BRIEF — For this exercise, return all the data word for word, with images left out.

---

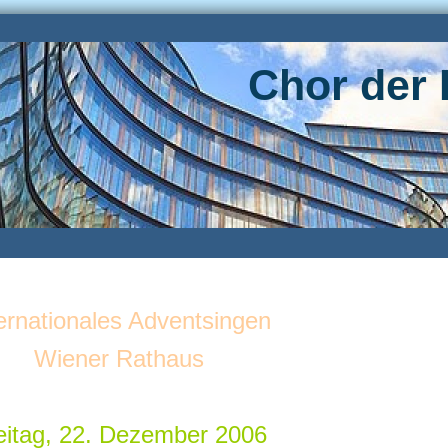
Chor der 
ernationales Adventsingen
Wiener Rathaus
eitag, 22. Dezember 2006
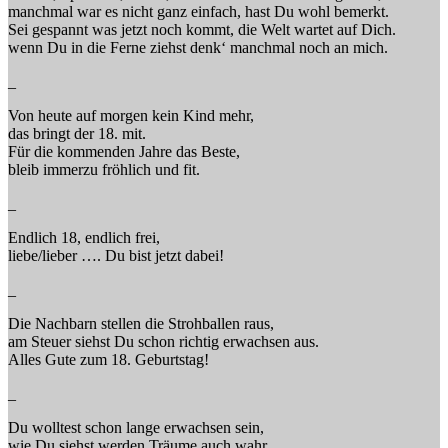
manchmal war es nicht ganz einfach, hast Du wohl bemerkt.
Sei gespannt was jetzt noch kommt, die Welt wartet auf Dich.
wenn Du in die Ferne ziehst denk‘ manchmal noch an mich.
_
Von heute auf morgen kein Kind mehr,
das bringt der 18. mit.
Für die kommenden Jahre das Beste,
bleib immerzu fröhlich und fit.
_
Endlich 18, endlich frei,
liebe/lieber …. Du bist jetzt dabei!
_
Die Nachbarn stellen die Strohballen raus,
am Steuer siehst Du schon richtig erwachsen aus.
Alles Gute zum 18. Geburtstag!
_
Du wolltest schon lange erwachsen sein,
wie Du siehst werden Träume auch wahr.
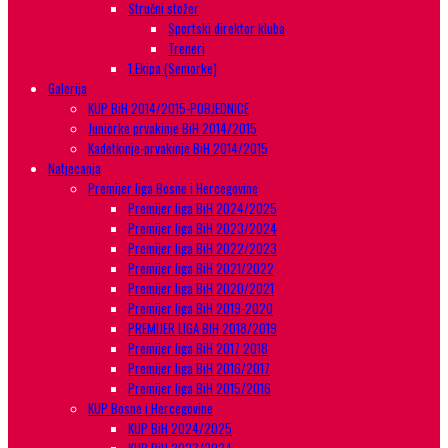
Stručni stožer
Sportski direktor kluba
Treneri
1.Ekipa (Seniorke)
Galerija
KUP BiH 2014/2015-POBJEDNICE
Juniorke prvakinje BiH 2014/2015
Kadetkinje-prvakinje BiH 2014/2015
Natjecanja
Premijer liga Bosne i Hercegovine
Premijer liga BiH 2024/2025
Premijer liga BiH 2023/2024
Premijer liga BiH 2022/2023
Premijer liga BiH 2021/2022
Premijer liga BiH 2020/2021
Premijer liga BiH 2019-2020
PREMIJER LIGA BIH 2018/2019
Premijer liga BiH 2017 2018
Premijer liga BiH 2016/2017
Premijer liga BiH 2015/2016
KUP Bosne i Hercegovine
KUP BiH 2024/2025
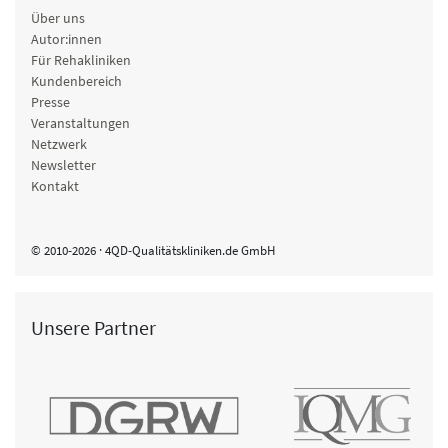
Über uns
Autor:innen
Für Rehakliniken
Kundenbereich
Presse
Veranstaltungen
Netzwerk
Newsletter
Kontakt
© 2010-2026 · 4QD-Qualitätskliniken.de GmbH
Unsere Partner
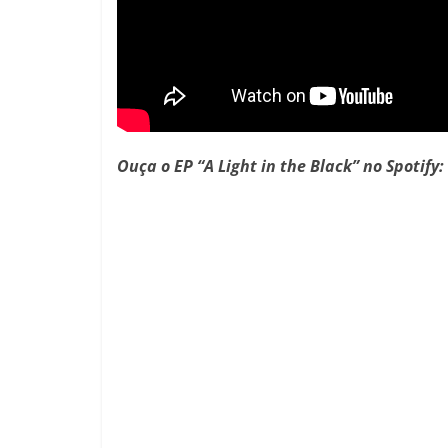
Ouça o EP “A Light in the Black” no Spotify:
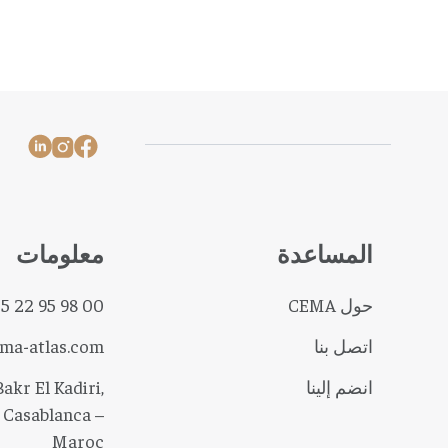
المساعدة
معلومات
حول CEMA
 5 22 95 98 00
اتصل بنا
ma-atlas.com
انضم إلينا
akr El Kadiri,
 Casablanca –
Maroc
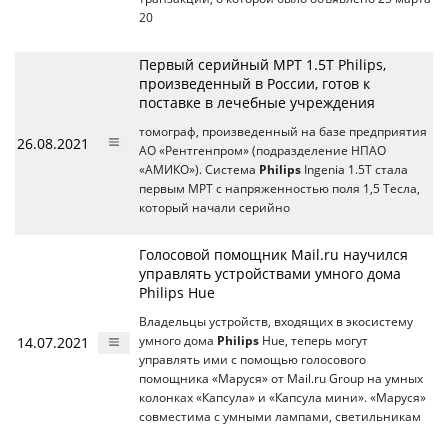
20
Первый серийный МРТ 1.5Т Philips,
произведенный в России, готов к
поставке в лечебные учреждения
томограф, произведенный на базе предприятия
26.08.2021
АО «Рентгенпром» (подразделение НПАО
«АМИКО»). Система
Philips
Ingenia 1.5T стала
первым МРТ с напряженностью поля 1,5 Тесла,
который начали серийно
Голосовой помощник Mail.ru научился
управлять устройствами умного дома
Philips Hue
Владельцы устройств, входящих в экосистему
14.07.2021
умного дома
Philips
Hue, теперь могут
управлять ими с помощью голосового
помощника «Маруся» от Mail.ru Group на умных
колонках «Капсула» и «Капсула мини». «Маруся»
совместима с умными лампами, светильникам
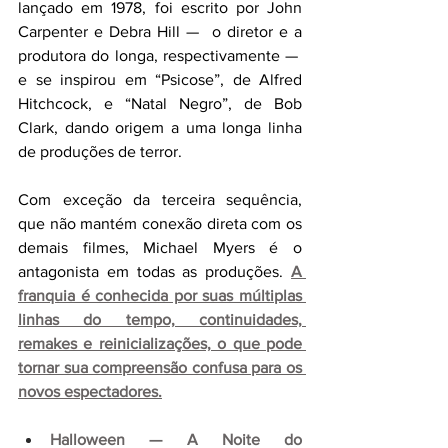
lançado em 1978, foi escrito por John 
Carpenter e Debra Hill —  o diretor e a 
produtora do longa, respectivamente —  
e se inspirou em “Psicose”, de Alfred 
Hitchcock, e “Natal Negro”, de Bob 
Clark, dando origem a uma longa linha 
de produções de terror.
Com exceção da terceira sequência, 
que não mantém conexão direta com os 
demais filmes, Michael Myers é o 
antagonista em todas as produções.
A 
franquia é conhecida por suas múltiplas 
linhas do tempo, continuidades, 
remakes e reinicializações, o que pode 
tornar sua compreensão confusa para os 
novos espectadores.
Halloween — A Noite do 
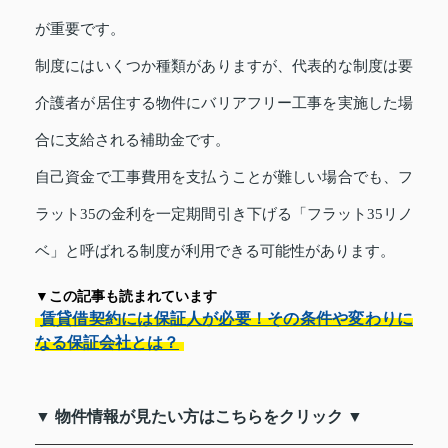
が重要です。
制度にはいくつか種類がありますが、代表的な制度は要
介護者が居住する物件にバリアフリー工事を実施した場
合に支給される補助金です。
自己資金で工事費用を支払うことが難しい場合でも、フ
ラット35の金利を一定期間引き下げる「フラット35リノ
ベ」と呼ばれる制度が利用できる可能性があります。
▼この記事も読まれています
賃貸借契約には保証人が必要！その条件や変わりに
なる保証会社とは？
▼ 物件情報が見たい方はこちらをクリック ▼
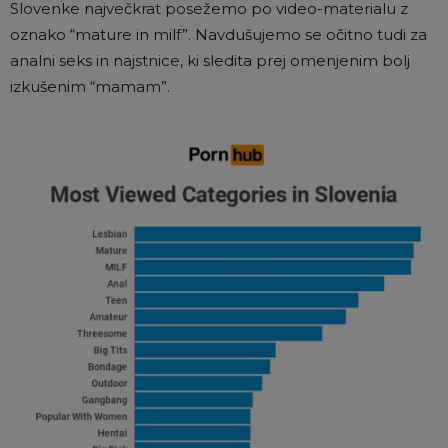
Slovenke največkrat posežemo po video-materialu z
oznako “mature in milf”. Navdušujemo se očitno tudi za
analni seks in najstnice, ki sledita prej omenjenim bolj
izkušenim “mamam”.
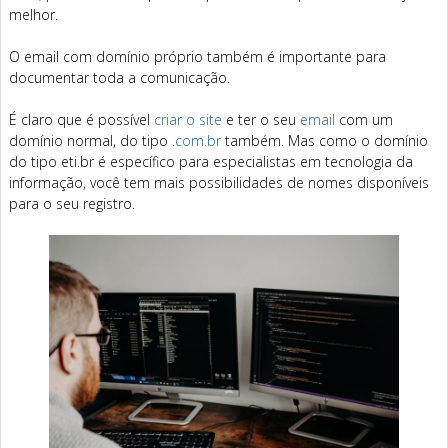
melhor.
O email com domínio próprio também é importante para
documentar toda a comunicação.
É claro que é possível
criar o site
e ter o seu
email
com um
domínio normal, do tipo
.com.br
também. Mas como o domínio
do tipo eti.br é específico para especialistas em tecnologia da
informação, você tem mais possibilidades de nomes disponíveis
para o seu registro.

---

RESULT FOR THIS EXERCISE —
Chor der 
ernationales Adventsingen
Wiener Rathaus
eitag, 22. Dezember 2006
manchmal war es nicht ganz einfach, hast Du wohl bemerkt.
Sei gespannt was jetzt noch kommt, die Welt wartet auf Dich.
wenn Du in die Ferne ziehst denk‘ manchmal noch an mich.
_
Von heute auf morgen kein Kind mehr,
das bringt der 18. mit.
Für die kommenden Jahre das Beste,
bleib immerzu fröhlich und fit.
_
Endlich 18, endlich frei,
liebe/lieber …. Du bist jetzt dabei!
_
Die Nachbarn stellen die Strohballen raus,
am Steuer siehst Du schon richtig erwachsen aus.
Alles Gute zum 18. Geburtstag!
_
Du wolltest schon lange erwachsen sein,
wie Du siehst werden Träume auch wahr.
Stručni stožer
Sportski direktor kluba
Treneri
1.Ekipa (Seniorke)
Galerija
KUP BiH 2014/2015-POBJEDNICE
Juniorke prvakinje BiH 2014/2015
Kadetkinje-prvakinje BiH 2014/2015
Natjecanja
Premijer liga Bosne i Hercegovine
Premijer liga BiH 2024/2025
Premijer liga BiH 2023/2024
Premijer liga BiH 2022/2023
Premijer liga BiH 2021/2022
Premijer liga BiH 2020/2021
Premijer liga BiH 2019-2020
PREMIJER LIGA BIH 2018/2019
Premijer liga BiH 2017 2018
Premijer liga BiH 2016/2017
Premijer liga BiH 2015/2016
KUP Bosne i Hercegovine
KUP BiH 2024/2025
Über uns
Autor:innen
Für Rehakliniken
Kundenbereich
Presse
Veranstaltungen
Netzwerk
Newsletter
Kontakt
© 2010-2026 · 4QD-Qualitätskliniken.de GmbH
Unsere Partner
Ouça o EP “A Light in the Black” no Spotify:
المساعدة
معلومات
حول CEMA
 5 22 95 98 00
اتصل بنا
ma-atlas.com
انضم إلينا
akr El Kadiri,
 Casablanca –
Maroc
20
Первый серийный МРТ 1.5Т Philips,
произведенный в России, готов к
поставке в лечебные учреждения
томограф, произведенный на базе предприятия
26.08.2021
АО «Рентгенпром» (подразделение НПАО
«АМИКО»). Система
Philips
Ingenia 1.5T стала
первым МРТ с напряженностью поля 1,5 Тесла,
который начали серийно
Голосовой помощник Mail.ru научился
управлять устройствами умного дома
Philips Hue
Владельцы устройств, входящих в экосистему
14.07.2021
умного дома
Philips
Hue, теперь могут
управлять ими с помощью голосового
помощника «Маруся» от Mail.ru Group на умных
колонках «Капсула» и «Капсула мини». «Маруся»
совместима с умными лампами, светильникам
lançado em 1978, foi escrito por John 
Carpenter e Debra Hill —  o diretor e a 
produtora do longa, respectivamente —  
e se inspirou em “Psicose”, de Alfred 
Hitchcock, e “Natal Negro”, de Bob 
Clark, dando origem a uma longa linha 
de produções de terror.
Com exceção da terceira sequência, 
que não mantém conexão direta com os 
demais filmes, Michael Myers é o 
antagonista em todas as produções.
A 
franquia é conhecida por suas múltiplas 
linhas do tempo, continuidades, 
remakes e reinicializações, o que pode 
tornar sua compreensão confusa para os 
novos espectadores.
Halloween — A Noite do 
が重要です。
制度にはいくつか種類がありますが、代表的な制度は要
介護者が居住する物件にバリアフリー工事を実施した場
合に支給される補助金です。
自己資金で工事費用を支払うことが難しい場合でも、フ
ラット35の金利を一定期間引き下げる「フラット35リノ
ベ」と呼ばれる制度が利用できる可能性があります。
▼この記事も読まれています
賃貸借契約には保証人が必要！その条件や変わりに
なる保証会社とは？
▼ 物件情報が見たい方はこちらをクリック ▼
Slovenke največkrat posežemo po video-materialu z
oznako “mature in milf”. Navdušujemo se očitno tudi za
analni seks in najstnice, ki sledita prej omenjenim bolj
izkušenim “mamam”.
melhor.
O email com domínio próprio também é importante para
documentar toda a comunicação.
É claro que é possível
criar o site
e ter o seu
email
com um
domínio normal, do tipo
.com.br
também. Mas como o domínio
do tipo eti.br é específico para especialistas em tecnologia da
informação, você tem mais possibilidades de nomes disponíveis
para o seu registro.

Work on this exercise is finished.